The PL and the PN have a very different vision for the country, with the former giving more opportunities for new families to be formed and the latter wanting to take these opportunities away.
PM Joseph Muscat was speaking in Senglea, shortly after Deputy Prime Minister and Health Minister Chris Fearne had announced that nine women are pregnant after making use of the new IVF law.
The law, which proved to be very controversial, introduced embryo freezing.
“It is not true, as the Opposition wants you to believe, that we are killing people. This is a progressive law that gives more opportunities for new families to form. On the other side there is someone saying that he would remove this law,” Muscat said, referring to Adrian Delia’s pledge to repeal the law.
“This is a very clear statement of intent – there is a clear difference on how the PL and PN see the future of this country. This is a matter of principle – there are those who believe in science and progress and those who want things to remain the same. There are those who believe in personal freedom and those who think that they can tell a woman what she can do or not do.”
Turning to the National Audit Office report on the Electrogas power station, the PM said the government was proud of the conclusions.
This was the biggest infrastructural project the country has seen so far, the PM said, adding that bigger projects were in the pipeline. Referring to road infrastructure projects like the one ongoing at Marsa, Muscat said the country was changing right in front of people’s eyes. “If we have more cars we have to take up more land to widen our roads. But we also have to consider other things, such as public transport and cycling lanes.” He said the country’s infrastructure would be rebuilt from the bottom up and there will be bigger projects in the pipeline.
The NAO report had pointed out that all parties had cooperated and provided the requested information. “It might look like a simple thing but it is not. And it was not always the case in the past.”
He said Delia had rushed to react to the NAO report and got it wrong. The Opposition Leader’s calculations were off by millions, he said. “The Opposition has not yet understood the basic concept of how energy policy works.”
It failed to note that the cost of the interconnector was not included in the NAO’s workings. The PN had also incorrectly stated that the country had been “robbed” of €200 when the government had not even paid that much to Electrogas. It also failed to observe that interconnector prices vary during different times of the day and that the EU requires every country to have an energy back-up.
Furthermore, recent EU data showed that Malta has among the cheapest energy prices.
Muscat also referred to a report published by Times of Malta that claimed that a London-based prostitution racket and the alleged involvement of Adrian Delia were part of an ongoing money-laundering investigation by the police.
Muscat said just this week Delia was asking whether a company or a person were under investigation in the 17 Black inquiry. “I could ask about the Fekkruna deal: who is under investigation there; a person or a company? I could ask the same about these new reports; are the police investigating Delia or a London shop?”
“I am not in a position to say if this report is true or not because I am not privy to information from the investigation. I could turn everything he said about us back onto Delia, but this is where the difference between men and boys emerges. I will wait for the outcome of any investigation and take it from there,” Muscat said.

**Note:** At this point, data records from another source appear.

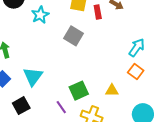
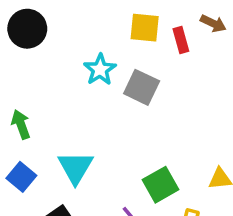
cyan star: (40, 15) -> (100, 70), moved

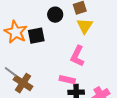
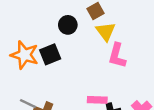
pink L-shape: (77, 56) -> (117, 56), moved

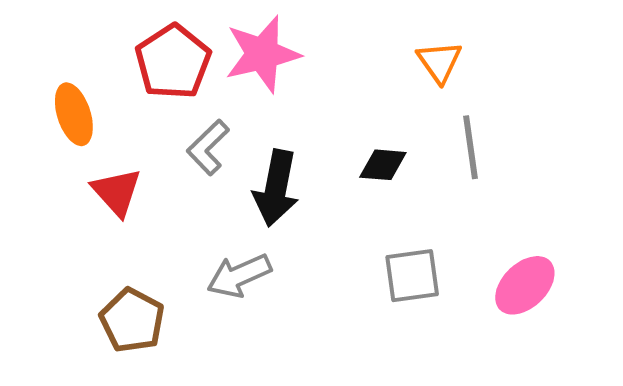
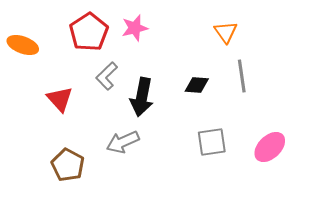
pink star: (262, 54) -> (135, 28), size x0.7
orange ellipse: (74, 114) -> (23, 45), moved, turned -52

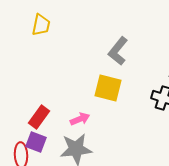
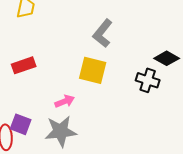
red rectangle: (39, 117) -> (24, 65), moved, turned 35

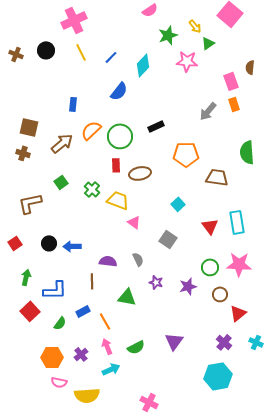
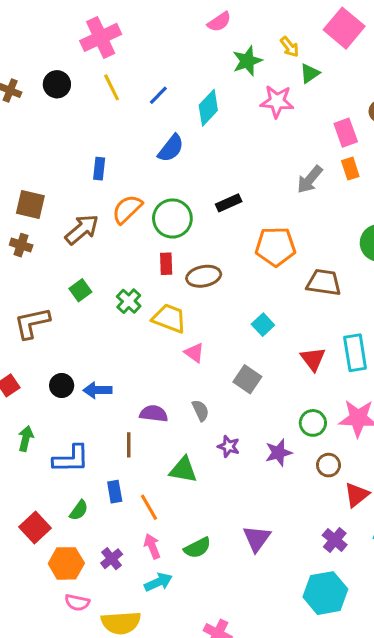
red square: (30, 311) -> (35, 528), moved
blue rectangle: (83, 311) -> (115, 492), turned -72

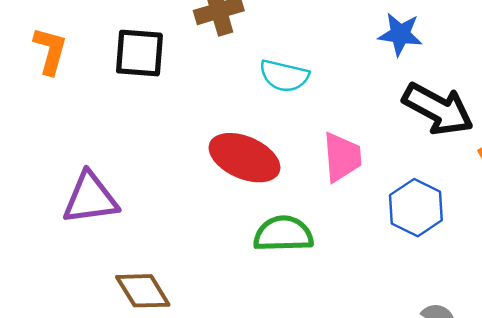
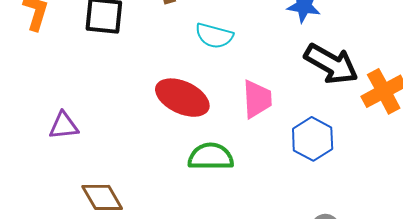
purple triangle: (90, 198) -> (64, 126), size x0.7

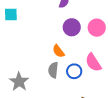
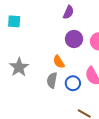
gray star: (19, 82) -> (19, 67), moved

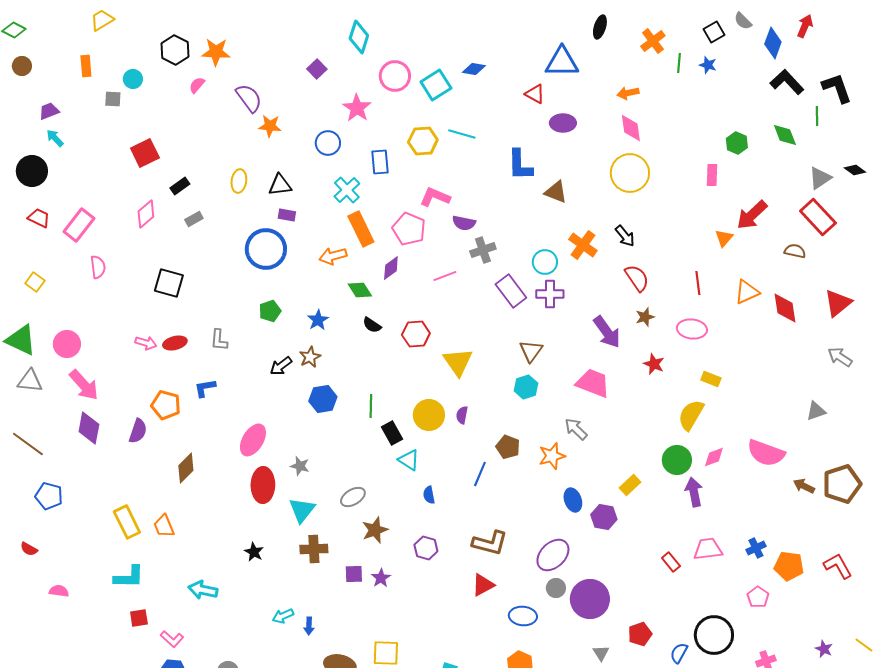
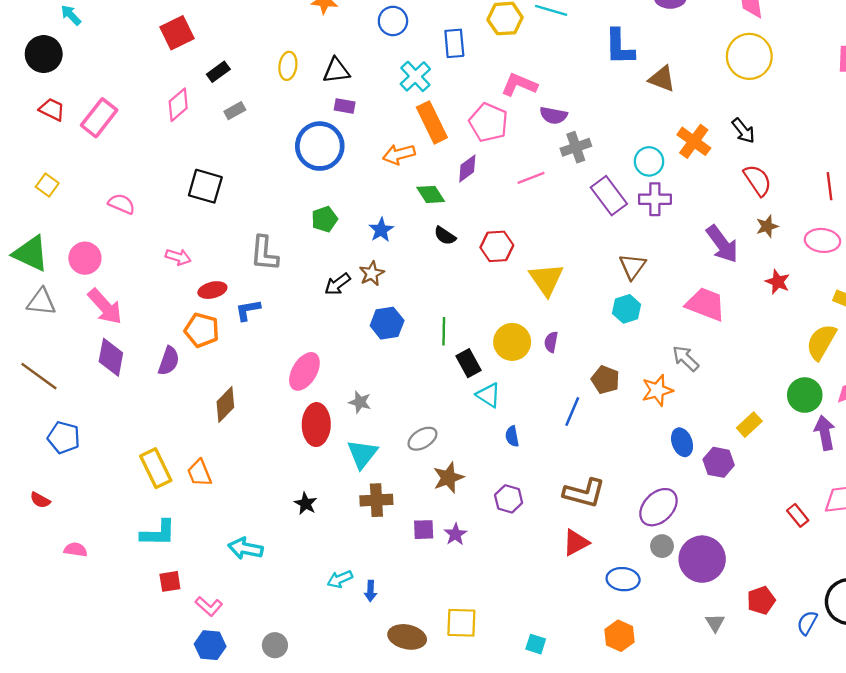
pink semicircle: (98, 267) -> (122, 204), moved, turned -60
gray L-shape: (219, 340) -> (264, 253), size x1.4
red ellipse: (175, 343) -> (212, 290), moved

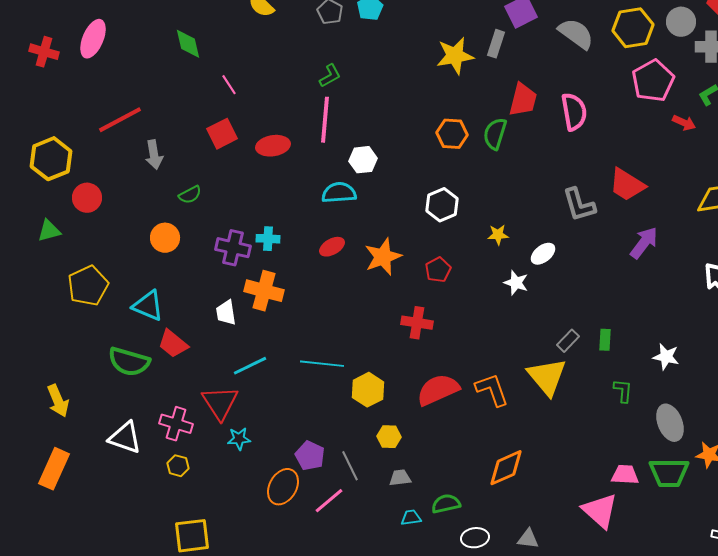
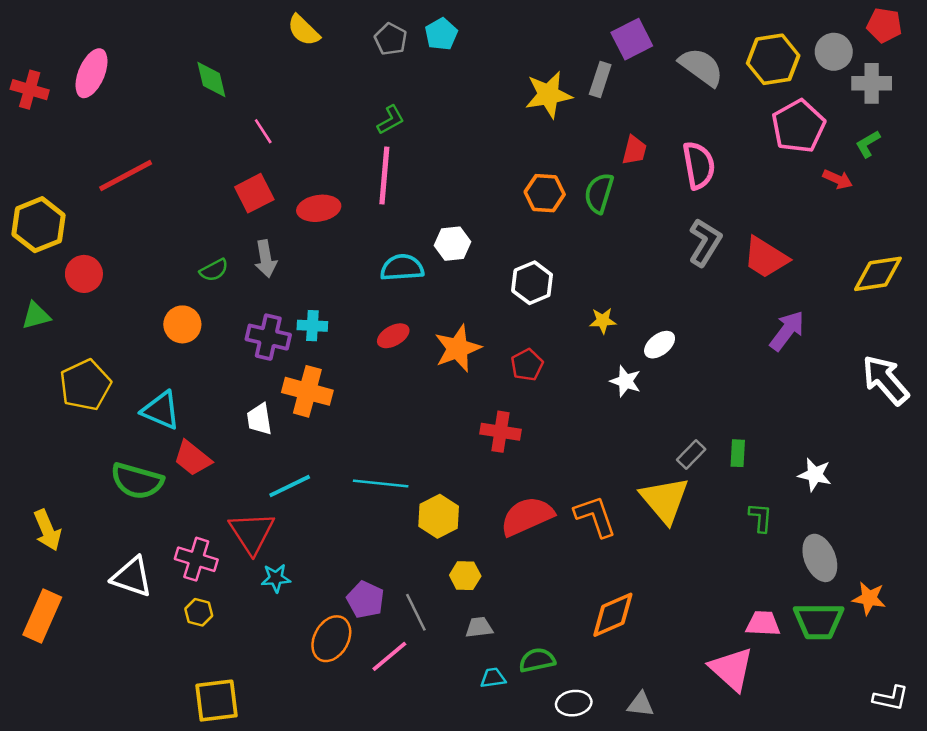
red trapezoid: (523, 100) -> (634, 150), size x0.7
gray arrow: (154, 155) -> (266, 259), moved
white hexagon: (363, 160) -> (453, 244), moved
gray L-shape: (579, 205) -> (705, 242), moved, turned -132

Turning to the MEP elections next year, Muscat said these will not be easy elections. “We always begin from the same starting point. We do not have some divine right, some entitlement to win elections.”
DPM Chris Fearne
Earlier, Deputy Prime Minister Chris Fearne said Delia had claimed that there are 63,000 people who have been on a waiting list to get an outpatients appointment for over eight months. What Delia failed to say was that the data was three years old and there are now 11,000 people on that list, Fearne said. The DPM said the government was still not happy with that number and would keep working to reduce the number.
PN statement
In a statement, the PN said it was surreal how Joseph Muscat was admitting that we are being robbed €100m a year after he admitted that we are being robbed €200m every two years.
Like Muscat, Konrad Mizzi was also boasting about the NAO report, when this was actually a damning indictment. Like Muscat, Mizzi is living in a parallel world, the PN said.
The PM, who insists on protecting Mizzi and Schembri, has guaranteed that the country will keep being robbed, just like in the case of the three hospitals, the American university, the fuel hedging agreement and the gas purchase agreement.
If Joseph Muscat truly cares about the country’s reputation he should immediately sack Konrad Mizzi and Keith Schembri. Muscat has his back to the wall and no one believes him, the PN said.